Weitere Wirkstoffe aus zusätzlichen Fachgebieten folgen zeitnah. Perspektivisch fließen neben Zulassungsstudien auch Post-Marketing-Daten und andere hochwertige Evidenzquellen ein. So entsteht schrittweise ein umfassendes, klinisch relevantes Fundament für geschlechtersensible Diagnostik und Therapie.

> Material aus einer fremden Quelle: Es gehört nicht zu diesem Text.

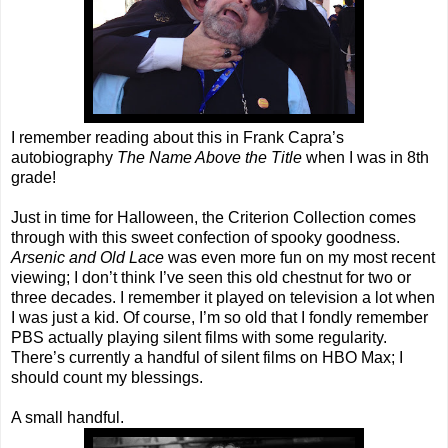
I remember reading about this in Frank Capra’s
autobiography
The Name Above the Title
when I was in 8th
grade!
Just in time for Halloween, the Criterion Collection comes
through with this sweet confection of spooky goodness.
Arsenic and Old Lace
was even more fun on my most recent
viewing; I don’t think I’ve seen this old chestnut for two or
three decades. I remember it played on television a lot when
I was just a kid. Of course, I’m so old that I fondly remember
PBS actually playing silent films with some regularity.
There’s currently a handful of silent films on HBO Max; I
should count my blessings.
A small handful.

Durch regulatorische Entwicklungen wie den EU AI Act und den European Health Data Space steigt zudem der Bedarf an standardisierten, transparenten Datenstrukturen; ein Bereich, in dem EQUAL CARE eine notwendige Lücke schließt.


Über EQUAL CARE
EQUAL CARE ist ein von Thao Nguyen, Dr. Simone Braun und Ioana Freise gegründetes Unternehmen mit Standorten in der Schweiz und Deutschland, das technische Grundlagen für eine geschlechtersensible Gesundheitsversorgung entwickelt. Die Gründerinnen vereinen Expertise aus Medizin, Datenanalyse, Technologie und Gesundheitsregulierung und arbeiten daran, vorhandene medizinische Informationen strukturiert und transparent zugänglich zu machen. Auf dieser Basis unterstützt EQUAL CARE präzisere Forschung, digitale Gesundheitslösungen und eine wissenschaftlich fundierte, geschlechtersensible Medizin.